How is the diagnosis differentiated?

Medication tips

Today I would like to report three interesting cases: patients have chest tightness, with or without heart failure, ECG has ST-segment elevation, and coronary angiography + left ventricular angiography has been performed, but the final diagnosis is not myocardial infarction.

Case 1

Case introduction

The patient, a 75-year-old woman, was admitted to the hospital for "chest tightness for 5 days" and had a history of hypertension for more than ten years.

Check the results

There were no obvious abnormalities in the heart and lungs for admission.

ECG illustration II III aVF V2-6 ST segment arched back up, elevation 0.1 mv, coronal T wave inversion, QTC prolongation, 549ms.

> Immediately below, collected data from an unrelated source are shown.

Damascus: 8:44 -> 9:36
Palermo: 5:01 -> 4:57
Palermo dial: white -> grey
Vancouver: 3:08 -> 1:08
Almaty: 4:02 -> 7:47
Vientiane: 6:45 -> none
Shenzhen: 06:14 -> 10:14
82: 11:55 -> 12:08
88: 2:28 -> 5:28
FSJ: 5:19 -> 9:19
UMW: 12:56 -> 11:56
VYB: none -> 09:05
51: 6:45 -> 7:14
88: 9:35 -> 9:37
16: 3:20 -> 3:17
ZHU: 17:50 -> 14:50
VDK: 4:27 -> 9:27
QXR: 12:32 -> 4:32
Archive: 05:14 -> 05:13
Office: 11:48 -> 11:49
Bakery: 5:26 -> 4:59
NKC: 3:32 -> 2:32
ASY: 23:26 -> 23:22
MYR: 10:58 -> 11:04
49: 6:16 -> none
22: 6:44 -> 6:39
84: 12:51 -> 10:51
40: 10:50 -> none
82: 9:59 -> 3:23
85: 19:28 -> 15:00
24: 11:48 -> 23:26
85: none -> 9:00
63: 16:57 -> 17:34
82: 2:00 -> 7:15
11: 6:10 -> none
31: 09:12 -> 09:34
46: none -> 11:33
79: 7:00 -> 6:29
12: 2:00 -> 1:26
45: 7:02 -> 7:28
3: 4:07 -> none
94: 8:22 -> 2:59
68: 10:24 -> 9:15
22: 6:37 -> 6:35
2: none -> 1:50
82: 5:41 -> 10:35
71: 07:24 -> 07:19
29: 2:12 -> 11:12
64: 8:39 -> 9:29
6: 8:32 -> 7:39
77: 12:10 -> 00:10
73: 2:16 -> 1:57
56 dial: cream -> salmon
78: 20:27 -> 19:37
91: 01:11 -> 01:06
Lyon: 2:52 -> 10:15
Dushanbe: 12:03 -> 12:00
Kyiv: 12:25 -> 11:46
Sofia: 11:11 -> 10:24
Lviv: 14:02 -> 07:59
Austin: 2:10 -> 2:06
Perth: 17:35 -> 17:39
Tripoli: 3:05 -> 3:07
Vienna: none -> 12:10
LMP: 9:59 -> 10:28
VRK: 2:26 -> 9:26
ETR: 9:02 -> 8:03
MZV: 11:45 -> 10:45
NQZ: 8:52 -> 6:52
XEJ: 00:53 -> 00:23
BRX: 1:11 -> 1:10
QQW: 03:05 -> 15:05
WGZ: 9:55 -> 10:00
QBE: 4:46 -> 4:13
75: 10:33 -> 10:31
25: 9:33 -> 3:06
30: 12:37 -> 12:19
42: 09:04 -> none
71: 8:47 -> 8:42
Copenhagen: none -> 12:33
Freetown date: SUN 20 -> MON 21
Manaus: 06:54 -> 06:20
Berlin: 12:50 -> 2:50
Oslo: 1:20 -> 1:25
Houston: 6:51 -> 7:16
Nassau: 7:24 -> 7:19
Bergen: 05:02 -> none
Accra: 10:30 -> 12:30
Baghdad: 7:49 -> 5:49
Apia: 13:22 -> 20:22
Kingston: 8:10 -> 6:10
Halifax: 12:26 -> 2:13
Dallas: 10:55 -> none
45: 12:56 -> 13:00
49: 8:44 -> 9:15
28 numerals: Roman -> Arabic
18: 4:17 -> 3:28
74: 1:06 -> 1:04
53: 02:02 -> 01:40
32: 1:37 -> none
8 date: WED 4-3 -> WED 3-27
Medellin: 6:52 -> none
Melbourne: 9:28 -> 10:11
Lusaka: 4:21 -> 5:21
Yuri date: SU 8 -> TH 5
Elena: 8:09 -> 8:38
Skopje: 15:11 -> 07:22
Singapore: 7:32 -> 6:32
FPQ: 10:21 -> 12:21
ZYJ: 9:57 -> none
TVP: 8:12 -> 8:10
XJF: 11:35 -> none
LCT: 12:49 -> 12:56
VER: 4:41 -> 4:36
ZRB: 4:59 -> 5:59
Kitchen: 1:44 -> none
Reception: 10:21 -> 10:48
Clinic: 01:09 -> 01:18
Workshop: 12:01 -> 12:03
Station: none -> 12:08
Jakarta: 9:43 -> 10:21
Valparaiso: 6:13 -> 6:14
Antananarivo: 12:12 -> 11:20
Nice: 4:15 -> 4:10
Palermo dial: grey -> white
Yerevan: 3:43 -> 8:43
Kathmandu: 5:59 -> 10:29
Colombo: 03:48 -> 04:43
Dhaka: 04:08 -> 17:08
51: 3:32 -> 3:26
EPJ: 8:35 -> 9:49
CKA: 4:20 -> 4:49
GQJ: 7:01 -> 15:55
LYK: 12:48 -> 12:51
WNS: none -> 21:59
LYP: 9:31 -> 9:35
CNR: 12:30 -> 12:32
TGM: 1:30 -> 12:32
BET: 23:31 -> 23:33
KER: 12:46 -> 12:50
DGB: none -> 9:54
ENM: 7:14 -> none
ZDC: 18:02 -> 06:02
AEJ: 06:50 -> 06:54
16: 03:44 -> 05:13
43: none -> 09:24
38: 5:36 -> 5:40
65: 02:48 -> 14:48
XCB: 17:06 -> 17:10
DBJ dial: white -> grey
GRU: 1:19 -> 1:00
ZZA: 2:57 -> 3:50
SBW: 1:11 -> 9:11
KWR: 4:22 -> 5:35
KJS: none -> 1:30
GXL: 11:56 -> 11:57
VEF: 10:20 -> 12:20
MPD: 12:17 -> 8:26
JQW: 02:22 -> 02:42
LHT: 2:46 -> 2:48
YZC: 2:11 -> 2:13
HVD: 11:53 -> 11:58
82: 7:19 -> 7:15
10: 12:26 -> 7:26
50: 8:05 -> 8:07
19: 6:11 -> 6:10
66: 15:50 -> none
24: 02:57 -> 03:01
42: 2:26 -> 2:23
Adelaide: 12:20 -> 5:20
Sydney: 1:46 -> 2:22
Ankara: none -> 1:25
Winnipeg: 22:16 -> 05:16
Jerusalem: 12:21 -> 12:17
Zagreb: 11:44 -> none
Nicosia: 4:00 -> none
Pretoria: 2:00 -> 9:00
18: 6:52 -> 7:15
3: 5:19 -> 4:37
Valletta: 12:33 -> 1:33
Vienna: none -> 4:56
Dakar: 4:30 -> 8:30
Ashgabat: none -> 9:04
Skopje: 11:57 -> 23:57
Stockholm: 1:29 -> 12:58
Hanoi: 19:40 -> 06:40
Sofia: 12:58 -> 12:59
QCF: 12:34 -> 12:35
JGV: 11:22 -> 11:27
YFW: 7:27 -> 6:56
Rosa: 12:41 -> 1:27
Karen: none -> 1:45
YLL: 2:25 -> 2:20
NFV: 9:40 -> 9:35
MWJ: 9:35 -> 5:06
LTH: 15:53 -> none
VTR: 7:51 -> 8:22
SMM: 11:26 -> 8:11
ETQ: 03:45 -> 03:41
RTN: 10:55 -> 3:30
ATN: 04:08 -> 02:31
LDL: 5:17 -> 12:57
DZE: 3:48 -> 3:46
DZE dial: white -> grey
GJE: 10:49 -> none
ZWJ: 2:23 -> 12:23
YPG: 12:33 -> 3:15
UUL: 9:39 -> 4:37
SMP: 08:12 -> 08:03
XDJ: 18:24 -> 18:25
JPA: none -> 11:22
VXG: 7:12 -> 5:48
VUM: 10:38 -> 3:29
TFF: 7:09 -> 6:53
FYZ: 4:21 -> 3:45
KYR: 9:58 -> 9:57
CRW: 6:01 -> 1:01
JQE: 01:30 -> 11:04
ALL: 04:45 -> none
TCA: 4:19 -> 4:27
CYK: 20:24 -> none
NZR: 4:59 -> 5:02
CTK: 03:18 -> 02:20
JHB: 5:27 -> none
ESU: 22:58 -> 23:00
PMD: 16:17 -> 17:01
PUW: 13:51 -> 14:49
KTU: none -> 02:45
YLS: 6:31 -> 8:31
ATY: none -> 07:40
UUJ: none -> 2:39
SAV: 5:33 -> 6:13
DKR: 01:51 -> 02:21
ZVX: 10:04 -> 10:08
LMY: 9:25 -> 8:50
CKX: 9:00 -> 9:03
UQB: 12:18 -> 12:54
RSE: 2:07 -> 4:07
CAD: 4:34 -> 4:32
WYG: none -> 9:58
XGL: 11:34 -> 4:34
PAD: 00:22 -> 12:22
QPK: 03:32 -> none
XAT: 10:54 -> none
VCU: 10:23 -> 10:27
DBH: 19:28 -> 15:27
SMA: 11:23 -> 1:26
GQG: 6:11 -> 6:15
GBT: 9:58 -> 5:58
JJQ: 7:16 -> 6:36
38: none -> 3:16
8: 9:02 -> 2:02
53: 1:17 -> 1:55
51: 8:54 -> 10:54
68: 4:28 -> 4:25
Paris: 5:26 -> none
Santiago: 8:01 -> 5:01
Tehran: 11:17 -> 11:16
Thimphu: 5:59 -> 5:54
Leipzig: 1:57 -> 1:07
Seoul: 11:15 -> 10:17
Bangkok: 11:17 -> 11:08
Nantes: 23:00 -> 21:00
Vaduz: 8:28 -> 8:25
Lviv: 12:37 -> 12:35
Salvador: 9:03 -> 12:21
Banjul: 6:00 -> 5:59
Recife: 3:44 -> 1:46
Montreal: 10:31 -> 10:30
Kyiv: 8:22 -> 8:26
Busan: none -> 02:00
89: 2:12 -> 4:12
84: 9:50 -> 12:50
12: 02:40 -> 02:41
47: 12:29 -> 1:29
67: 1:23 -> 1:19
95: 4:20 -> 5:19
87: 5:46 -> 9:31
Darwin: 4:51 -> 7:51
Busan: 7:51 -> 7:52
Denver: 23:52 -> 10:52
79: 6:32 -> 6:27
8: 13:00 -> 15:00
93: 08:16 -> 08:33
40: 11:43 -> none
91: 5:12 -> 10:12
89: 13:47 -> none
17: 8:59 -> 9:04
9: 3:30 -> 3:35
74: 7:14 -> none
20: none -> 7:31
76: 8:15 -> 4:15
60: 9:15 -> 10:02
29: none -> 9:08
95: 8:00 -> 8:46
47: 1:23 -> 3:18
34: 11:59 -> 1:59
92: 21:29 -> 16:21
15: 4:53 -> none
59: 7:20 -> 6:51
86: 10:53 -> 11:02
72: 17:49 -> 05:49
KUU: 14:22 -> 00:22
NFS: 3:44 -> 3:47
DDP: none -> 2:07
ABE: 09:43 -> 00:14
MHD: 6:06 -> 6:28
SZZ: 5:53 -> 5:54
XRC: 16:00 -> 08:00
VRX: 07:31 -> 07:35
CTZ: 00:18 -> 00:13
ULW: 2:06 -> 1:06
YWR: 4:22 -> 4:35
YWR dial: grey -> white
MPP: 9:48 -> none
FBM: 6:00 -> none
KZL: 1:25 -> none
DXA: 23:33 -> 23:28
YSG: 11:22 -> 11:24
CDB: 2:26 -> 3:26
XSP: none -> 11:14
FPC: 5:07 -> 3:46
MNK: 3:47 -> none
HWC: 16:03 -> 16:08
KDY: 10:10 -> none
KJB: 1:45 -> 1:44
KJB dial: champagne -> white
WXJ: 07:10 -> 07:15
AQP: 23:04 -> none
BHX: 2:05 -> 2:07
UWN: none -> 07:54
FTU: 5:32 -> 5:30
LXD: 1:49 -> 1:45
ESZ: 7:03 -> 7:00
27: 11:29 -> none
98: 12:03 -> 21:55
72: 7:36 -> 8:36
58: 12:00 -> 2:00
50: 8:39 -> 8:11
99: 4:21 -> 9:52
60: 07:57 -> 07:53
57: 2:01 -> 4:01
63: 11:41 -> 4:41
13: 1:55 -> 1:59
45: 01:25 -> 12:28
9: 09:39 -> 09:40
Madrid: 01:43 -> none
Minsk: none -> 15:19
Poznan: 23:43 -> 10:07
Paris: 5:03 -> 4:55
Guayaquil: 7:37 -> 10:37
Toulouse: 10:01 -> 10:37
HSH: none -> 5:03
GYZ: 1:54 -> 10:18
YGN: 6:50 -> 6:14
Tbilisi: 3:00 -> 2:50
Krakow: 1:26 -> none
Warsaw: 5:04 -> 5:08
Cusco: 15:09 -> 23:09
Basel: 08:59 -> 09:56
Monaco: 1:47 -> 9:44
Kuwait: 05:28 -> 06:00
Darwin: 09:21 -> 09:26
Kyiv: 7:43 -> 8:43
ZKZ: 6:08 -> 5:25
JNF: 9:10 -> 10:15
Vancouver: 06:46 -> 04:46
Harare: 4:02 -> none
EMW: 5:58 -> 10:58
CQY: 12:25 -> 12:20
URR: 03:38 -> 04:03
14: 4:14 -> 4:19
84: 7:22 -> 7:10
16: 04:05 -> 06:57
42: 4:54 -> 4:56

Creatine kinase isoenzyme quantification is 15.040 ng/ml, troponin I is quantified 3.220 ng/ml, and myoglobin is normal.

Acute ST-segment elevation myocardial infarction is considered, and coronary angiography suggests no stenosis of blood vessels. Left ventricular contrast shows a marked weakening of apical activity and spherical bulging during systolic phase.

Ask for medical history

Asked for medical history, the patient had a history of emotional agitation about 1 week ago, and then developed chest tightness.

Fixed diagnostics

Stress cardiomyopathy. Drug treatment with metoprolol, benazepril and other drugs. After that, the patient's symptoms gradually resolve. Follow-up follow-up to review the heart ultrasound, ECG returned to normal.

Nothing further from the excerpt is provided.